For any aliens having just arrived on earth, residents of Botswana or children under the age of 6 reading this, you now know what it is like to have your blood pressure taken. I don’t mean to sound glib or flippant (OK, perhaps I do), but too often, overly descriptive, banal, second-by-second recounting is often misconstrued for careful, thought-provoking prose that under the hand of the best scribes will elicit far more emotional resonance with a reader than could ever be rendered through sheer word-count alone. Read any of the better John Updike available to see just what I mean.

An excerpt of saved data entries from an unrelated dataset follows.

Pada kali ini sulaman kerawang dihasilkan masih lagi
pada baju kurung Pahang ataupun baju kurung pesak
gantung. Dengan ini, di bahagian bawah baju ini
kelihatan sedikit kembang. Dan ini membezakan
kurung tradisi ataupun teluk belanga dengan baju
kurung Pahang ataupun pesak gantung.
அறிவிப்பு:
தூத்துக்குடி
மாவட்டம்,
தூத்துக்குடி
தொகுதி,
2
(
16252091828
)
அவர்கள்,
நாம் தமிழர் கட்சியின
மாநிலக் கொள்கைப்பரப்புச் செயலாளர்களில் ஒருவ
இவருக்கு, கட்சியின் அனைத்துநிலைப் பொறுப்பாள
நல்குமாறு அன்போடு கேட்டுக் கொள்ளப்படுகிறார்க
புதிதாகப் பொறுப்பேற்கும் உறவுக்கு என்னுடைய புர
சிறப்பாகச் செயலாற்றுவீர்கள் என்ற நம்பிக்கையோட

There just isn’t enough here for a book. The back cover description says it all: “All Tracy Dade wants is to deliver a healthy baby and be a good mother, but she fears her unhealthy relationship with her father [who, I should note, she hasn’t seen or talked to in years] will sabotage her ability to have a normal life. She decides reconciling with him is her only hope…In her way stands acres of land polluted with unexploded ordnance, an overprotective husband, a dangerous predator stalking the base, and her own stubborn heart. With her labor just hours away, she’s running out of time.” My thirteen year old son asked me what book I was reviewing. I handed it to him. He read this description and said, “How is that the basis for a whole book? She’s gonna try to make up with her dad with her labor just hours away?” Out of the mouths of babes…something something something something, as the wise person once said.

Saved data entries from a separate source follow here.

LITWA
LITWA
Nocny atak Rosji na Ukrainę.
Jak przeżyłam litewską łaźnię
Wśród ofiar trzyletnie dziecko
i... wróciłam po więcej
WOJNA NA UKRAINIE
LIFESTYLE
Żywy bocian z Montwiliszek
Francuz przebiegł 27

It should be noted, though, that this book has completely flawless punctuation. I don’t recall a single typo. I don’t know if this is the doing of the author or her book packaging company, Synergy Books, but it should be noted nonetheless. This is not to say that Weger doesn’t have some good ideas for a story, because this book definitely had moments of inspiration among the clutter—see many of the passages mixing the characters’ waking lives with their dreams, or nightmares, as the case most often is here—but all in all, there just isn’t enough of that shining prose. We are bombarded with completely inauthentic dialog, scene after scene of illogical situations for these characters to confront, as well as a diaspora of religious ideals that could only come from a place like California in “origin.” Throw in a thoroughly disgusting two-page account of placenta eating, and a VERY questionable defense of the swastika, and you have a book that could have only been dreamed up in the cultural wasteland that California has come to be known for. But at least it’s not Florida.

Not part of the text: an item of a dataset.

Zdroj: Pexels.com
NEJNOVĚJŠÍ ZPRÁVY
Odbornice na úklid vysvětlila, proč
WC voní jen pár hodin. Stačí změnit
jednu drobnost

*New Frank Daniels review feature: the favorite sentence*
*Wherein Frank Daniels chooses one sentence or short paragraph or maybe a few sentences that don’t necessarily make up an entire paragraph but nonetheless form a completed thought.
“Tracy rubbed her taut belly and thought about the day she would have a new baby. Her very first. She never believed it would happen, especially over the age of thirty and [after] all those abortions.”